(EXTRACTED RECORDS begins)

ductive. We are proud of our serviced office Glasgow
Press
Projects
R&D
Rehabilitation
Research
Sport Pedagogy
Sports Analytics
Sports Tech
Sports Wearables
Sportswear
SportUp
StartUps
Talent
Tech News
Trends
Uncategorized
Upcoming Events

(EXTRACTED RECORDS ends)
(EXTRACTED RECORDS begins)

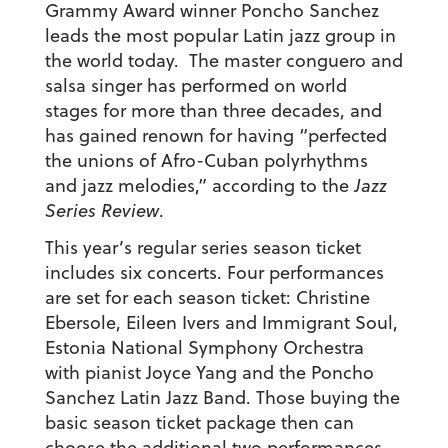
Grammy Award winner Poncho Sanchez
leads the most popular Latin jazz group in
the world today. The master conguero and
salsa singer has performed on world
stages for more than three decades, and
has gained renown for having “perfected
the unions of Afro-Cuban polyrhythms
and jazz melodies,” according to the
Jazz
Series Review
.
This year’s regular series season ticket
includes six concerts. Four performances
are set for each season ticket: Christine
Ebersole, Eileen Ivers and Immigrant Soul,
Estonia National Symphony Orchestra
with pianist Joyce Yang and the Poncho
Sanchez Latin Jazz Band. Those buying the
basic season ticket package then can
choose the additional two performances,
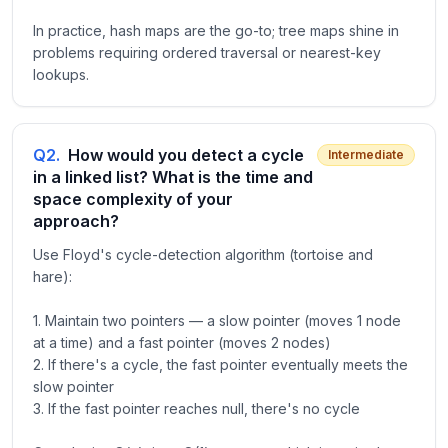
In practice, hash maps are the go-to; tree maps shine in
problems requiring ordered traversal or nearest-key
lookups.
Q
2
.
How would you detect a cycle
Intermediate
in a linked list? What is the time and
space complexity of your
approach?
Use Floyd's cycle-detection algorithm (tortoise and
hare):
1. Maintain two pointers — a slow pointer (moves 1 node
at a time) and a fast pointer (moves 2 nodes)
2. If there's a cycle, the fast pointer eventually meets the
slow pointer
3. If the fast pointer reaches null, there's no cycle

(EXTRACTED RECORDS ends)

- PROBLEM
If the word "time" appears in a line above, copy that line.

- TASK RESPONSE
in a linked list? What is the time and
at a time) and a fast pointer (moves 2 nodes)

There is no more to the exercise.